Copy out precisely the lines from the start of the data through the line with "07/12/2024 21:57", and keep pictures out of it.

□ □ □ □ □

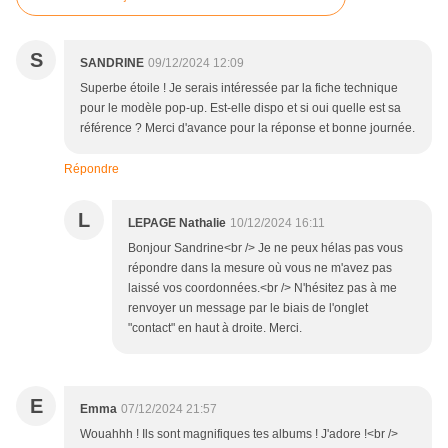
S
SANDRINE
09/12/2024 12:09
Superbe étoile ! Je serais intéressée par la fiche technique
pour le modèle pop-up. Est-elle dispo et si oui quelle est sa
référence ? Merci d'avance pour la réponse et bonne journée.
Répondre
L
LEPAGE Nathalie
10/12/2024 16:11
Bonjour Sandrine<br /> Je ne peux hélas pas vous
répondre dans la mesure où vous ne m'avez pas
laissé vos coordonnées.<br /> N'hésitez pas à me
renvoyer un message par le biais de l'onglet
"contact" en haut à droite. Merci.
E
Emma
07/12/2024 21:57
Wouahhh ! Ils sont magnifiques tes albums ! J'adore !<br />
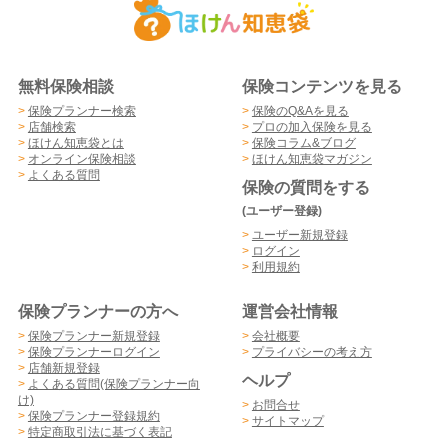
無料保険相談
保険コンテンツを見る
>
保険プランナー検索
>
保険のQ&Aを見る
>
店舗検索
>
プロの加入保険を見る
>
ほけん知恵袋とは
>
保険コラム&ブログ
>
オンライン保険相談
>
ほけん知恵袋マガジン
>
よくある質問
保険の質問をする
(ユーザー登録)
>
ユーザー新規登録
>
ログイン
>
利用規約
保険プランナーの方へ
運営会社情報
>
保険プランナー新規登録
>
会社概要
>
保険プランナーログイン
>
プライバシーの考え方
>
店舗新規登録
ヘルプ
>
よくある質問(保険プランナー向
け)
>
お問合せ
>
保険プランナー登録規約
>
サイトマップ
>
特定商取引法に基づく表記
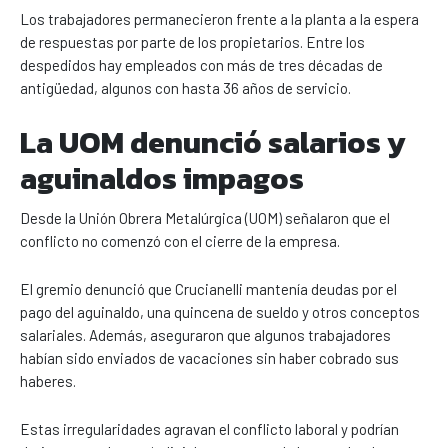
Los trabajadores permanecieron frente a la planta a la espera
de respuestas por parte de los propietarios. Entre los
despedidos hay empleados con más de tres décadas de
antigüedad, algunos con hasta 36 años de servicio.
La UOM denunció salarios y
aguinaldos impagos
Desde la Unión Obrera Metalúrgica (UOM) señalaron que el
conflicto no comenzó con el cierre de la empresa.
El gremio denunció que Crucianelli mantenía deudas por el
pago del aguinaldo, una quincena de sueldo y otros conceptos
salariales. Además, aseguraron que algunos trabajadores
habían sido enviados de vacaciones sin haber cobrado sus
haberes.
Estas irregularidades agravan el conflicto laboral y podrían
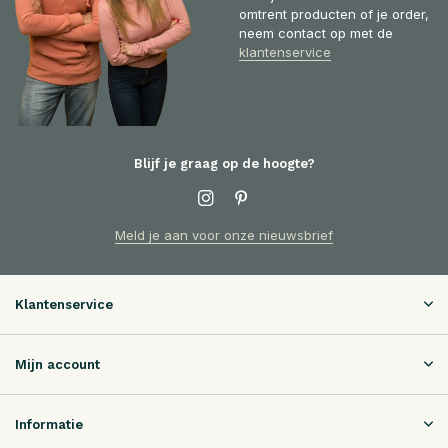
omtrent producten of je order,
neem contact op met de
klantenservice
Blijf je graag op de hoogte?
Meld je aan voor onze nieuwsbrief
Klantenservice
Mijn account
Informatie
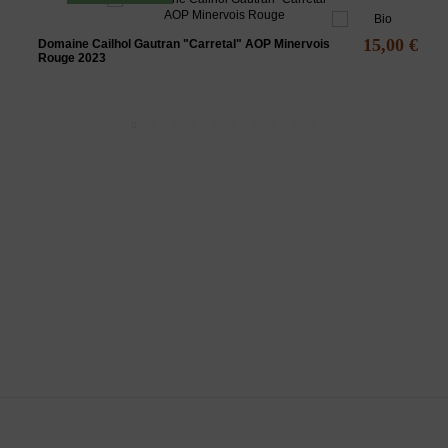
15,00 €
Domaine Cailhol Gautran "Carretal" AOP Minervois
Rouge 2023
L'ABUS D'ALCOOL EST DANGEREUX POUR LA SANTÉ - A
CONSOMMER AVEC MODÉRATION
La Maison des vins du Minervois
vous propose une sélection de vins du
minervois rouges, rosés et blancs, principalement des vins AOC
Minervois.
www.
maisondesvinsduminervois.com -
Contact
-
Mentions légales
-
CGV
-
Exercer mon droit de rétractation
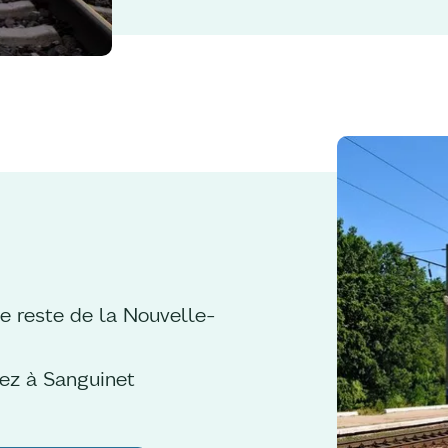
e reste de la Nouvelle-
nez à Sanguinet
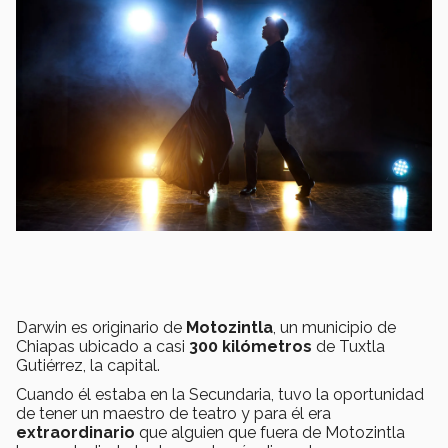
Darwin es originario de
Motozintla
, un municipio de
Chiapas ubicado a casi
300 kilómetros
de Tuxtla
Gutiérrez, la capital.
Cuando él estaba en la Secundaria, tuvo la oportunidad
de tener un maestro de teatro y para él era
extraordinario
que alguien que fuera de Motozintla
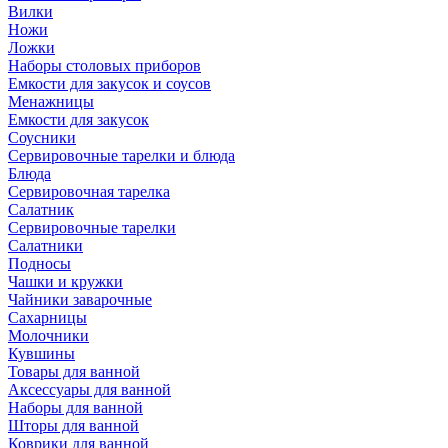
Вилки
Ножи
Ложки
Наборы столовых приборов
Емкости для закусок и соусов
Менажницы
Емкости для закусок
Соусники
Сервировочные тарелки и блюда
Блюда
Сервировочная тарелка
Салатник
Сервировочные тарелки
Салатники
Подносы
Чашки и кружки
Чайники заварочные
Сахарницы
Молочники
Кувшины
Товары для ванной
Аксессуары для ванной
Наборы для ванной
Шторы для ванной
Коврики для ванной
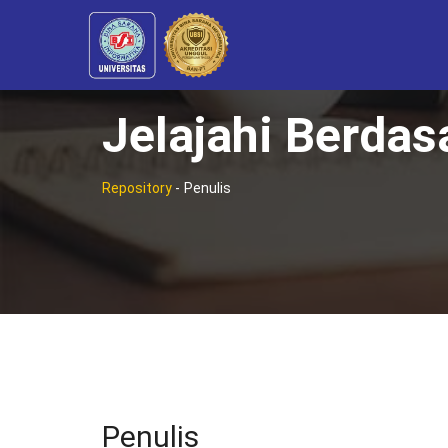
Jelajahi Berdas
Repository
-
Penulis
Penulis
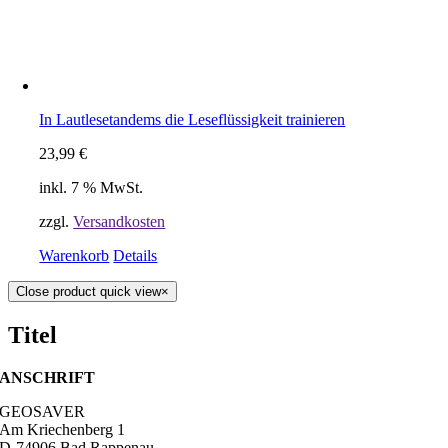
In Lautlesetandems die Leseflüssigkeit trainieren
23,99
€
inkl. 7 % MwSt.
zzgl.
Versandkosten
Warenkorb
Details
Close product quick view
×
Titel
ANSCHRIFT
GEOSAVER
Am Kriechenberg 1
D-74906 Bad Rappenau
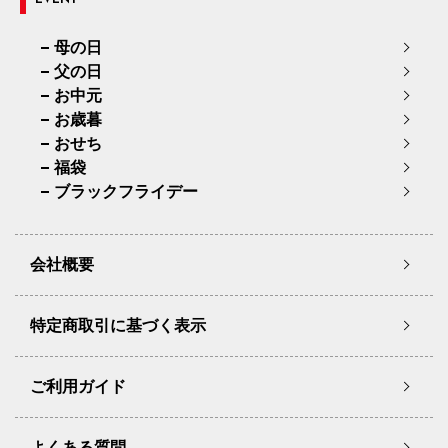
母の日
父の日
お中元
お歳暮
おせち
福袋
ブラックフライデー
会社概要
特定商取引に基づく表示
ご利用ガイド
よくある質問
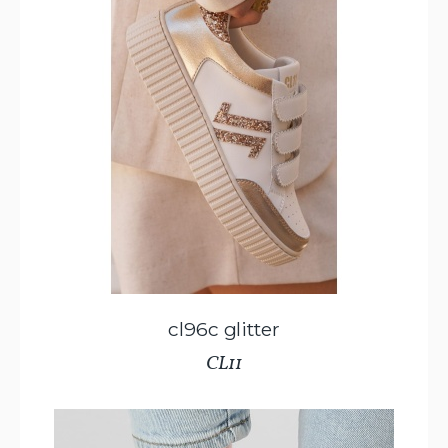
cl96c glitter
CL11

□ □ □ □ □

[Reply]:
S
SANDRINE
09/12/2024 12:09
Superbe étoile ! Je serais intéressée par la fiche technique
pour le modèle pop-up. Est-elle dispo et si oui quelle est sa
référence ? Merci d'avance pour la réponse et bonne journée.
Répondre
L
LEPAGE Nathalie
10/12/2024 16:11
Bonjour Sandrine<br /> Je ne peux hélas pas vous
répondre dans la mesure où vous ne m'avez pas
laissé vos coordonnées.<br /> N'hésitez pas à me
renvoyer un message par le biais de l'onglet
"contact" en haut à droite. Merci.
E
Emma
07/12/2024 21:57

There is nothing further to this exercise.